◆ **How to complete this task**
Pictures are to be left out, and the rest of the records reproduced exactly.
+--
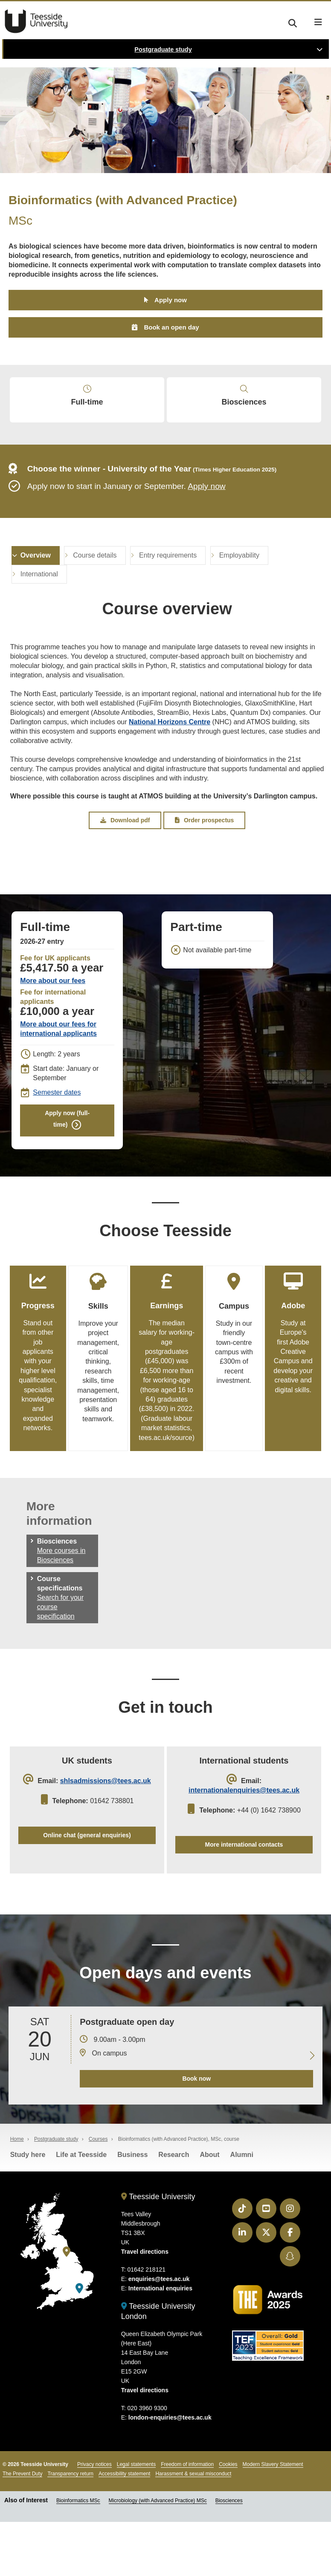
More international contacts (244, 1891)
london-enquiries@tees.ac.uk (170, 2472)
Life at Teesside (81, 2209)
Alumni (241, 2209)
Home (17, 2194)
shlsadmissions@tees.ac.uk (105, 1825)
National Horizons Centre (169, 749)
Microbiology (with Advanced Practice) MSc (158, 2556)
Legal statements (136, 2519)
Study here (28, 2209)
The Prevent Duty (22, 2529)
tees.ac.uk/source (179, 1476)
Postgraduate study (163, 49)
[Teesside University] (66, 2307)
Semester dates (57, 1124)
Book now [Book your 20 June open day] (193, 2133)
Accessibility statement (124, 2529)
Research (173, 2209)
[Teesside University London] (79, 2344)
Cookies (228, 2519)
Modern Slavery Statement (273, 2519)
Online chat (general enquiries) (87, 1881)
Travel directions (144, 2306)
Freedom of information (187, 2519)
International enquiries (160, 2343)
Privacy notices (94, 2519)
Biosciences (244, 411)
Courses (98, 2194)
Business (132, 2209)
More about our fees (52, 1012)
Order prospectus (204, 849)
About (209, 2209)
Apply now (170, 302)
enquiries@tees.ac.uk (159, 2333)
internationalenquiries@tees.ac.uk (244, 1834)
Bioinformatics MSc (78, 2556)
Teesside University (36, 21)
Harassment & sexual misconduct (193, 2529)
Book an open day (171, 331)
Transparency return (70, 2529)
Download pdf (125, 849)
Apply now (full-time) (67, 1152)
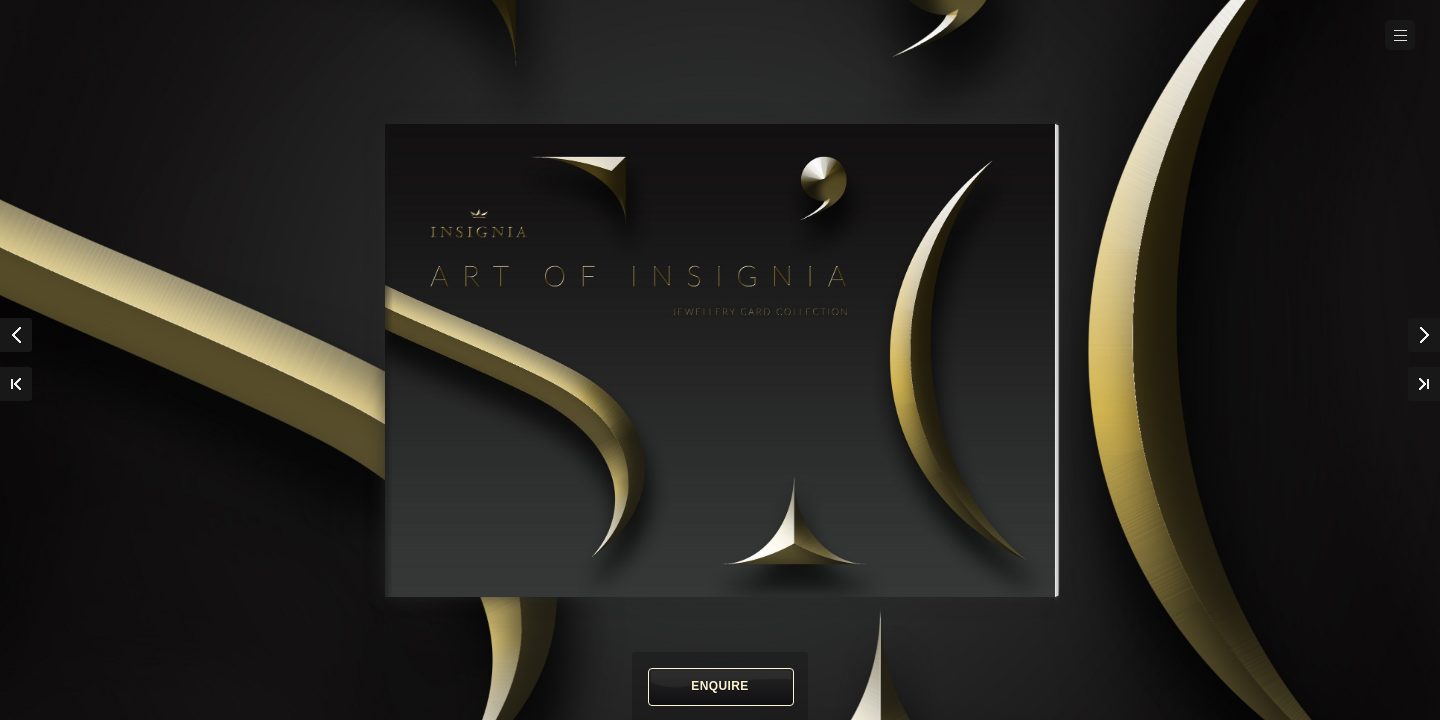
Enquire (719, 686)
+--
◆ **Output of the exercise**
More international contacts (244, 1891)
london-enquiries@tees.ac.uk (170, 2472)
Life at Teesside (81, 2209)
Alumni (241, 2209)
Home (17, 2194)
shlsadmissions@tees.ac.uk (105, 1825)
National Horizons Centre (169, 749)
Microbiology (with Advanced Practice) MSc (158, 2556)
Legal statements (136, 2519)
Study here (28, 2209)
The Prevent Duty (22, 2529)
tees.ac.uk/source (179, 1476)
Postgraduate study (163, 49)
[Teesside University] (66, 2307)
Semester dates (57, 1124)
Book now [Book your 20 June open day] (193, 2133)
Accessibility statement (124, 2529)
Research (173, 2209)
[Teesside University London] (79, 2344)
Cookies (228, 2519)
Modern Slavery Statement (273, 2519)
Online chat (general enquiries) (87, 1881)
Travel directions (144, 2306)
Freedom of information (187, 2519)
International enquiries (160, 2343)
Privacy notices (94, 2519)
Biosciences (244, 411)
Courses (98, 2194)
Business (132, 2209)
More about our fees (52, 1012)
Order prospectus (204, 849)
About (209, 2209)
Apply now (170, 302)
enquiries@tees.ac.uk (159, 2333)
internationalenquiries@tees.ac.uk (244, 1834)
Bioinformatics MSc (78, 2556)
Teesside University (36, 21)
Harassment & sexual misconduct (193, 2529)
Book an open day (171, 331)
Transparency return (70, 2529)
Download pdf (125, 849)
Apply now (full-time) (67, 1152)
Enquire (719, 686)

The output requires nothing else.